The trial for 20 men accused of planning or executing one of the worst terror attacks to ever hit the West got underway Wednesday. The video above shows a sketch from inside the courtroom and scenes from the courthouse.
The attacks, which happened in several locations around Paris, France in November of 2015, left 130 dead and hundreds wounded.
The worst carnage happened at the Bataclan concert hall where three men with assault rifles gunned down scores of people and grabbed a handful of hostages. Other attackers targeted the national soccer stadium where then-French President François Hollande was attending a game. He was unharmed. They also attacked cafes filled with people.
There were nine attackers in total. Saleh Abdeslam is the lone surviving attacker, and the key defendant in the trial. He allegedly fled the night of the terror attacks after ditching his car and a malfunctioning suicide vest.

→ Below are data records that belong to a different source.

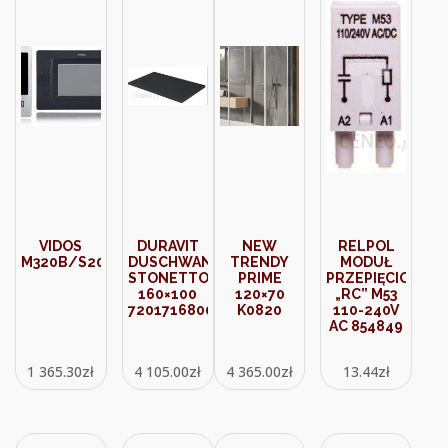
VIDOS
DURAVIT
NEW
RELPOL
M320B/S20DA
DUSCHWANNE
TRENDY
MODUŁ
STONETTO
PRIME
PRZEPIĘCIOWY
160×100
120×70
„RC” M53
720171680000000
K0820
110-240V
AC 854849
1 365.30
zł
4 105.00
zł
4 365.00
zł
13.44
zł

Abdeslam is the only defendant charged with murder. The other defendants present face lesser terrorism charges. Of the 20 men charged, six will be tried in absentia.

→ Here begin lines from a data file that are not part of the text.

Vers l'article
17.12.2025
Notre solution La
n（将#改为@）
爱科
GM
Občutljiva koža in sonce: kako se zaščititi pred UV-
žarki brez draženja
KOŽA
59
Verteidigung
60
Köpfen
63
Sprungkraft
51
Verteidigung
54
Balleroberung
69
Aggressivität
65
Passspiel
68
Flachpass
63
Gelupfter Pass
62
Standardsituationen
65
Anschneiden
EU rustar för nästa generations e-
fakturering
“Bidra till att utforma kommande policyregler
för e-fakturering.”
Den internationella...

Abdeslam will be questioned multiple times. Before the trial, he had refused to speak to investigators about the attacks. When asked to state his profession Wednesday, he declared he was “a fighter for Islamic State”.
“I’ve indicated to the victims that it’s strongly possible that he will remain the way he has been,” Catherine Szwarc, the lawyer for seven of the trial’s plaintiffs, said. “They mustn’t nourish hope and then be disappointed. They mustn’t experience violence once again, supplementary.”
The trial for the attacks is scheduled to last nine months. September will be dedicated to laying out police and forensic evidence. October will be given over to victims’ testimony. From November to December, officials will testify, as will relatives of the attackers. Former President Hollande is expected to be a part of official testimony.
None of the proceedings will be televised or rebroadcast to the public, but they will be recorded for archival purposes. Video recording has only been allowed for a handful of cases considered to be of historical value in France.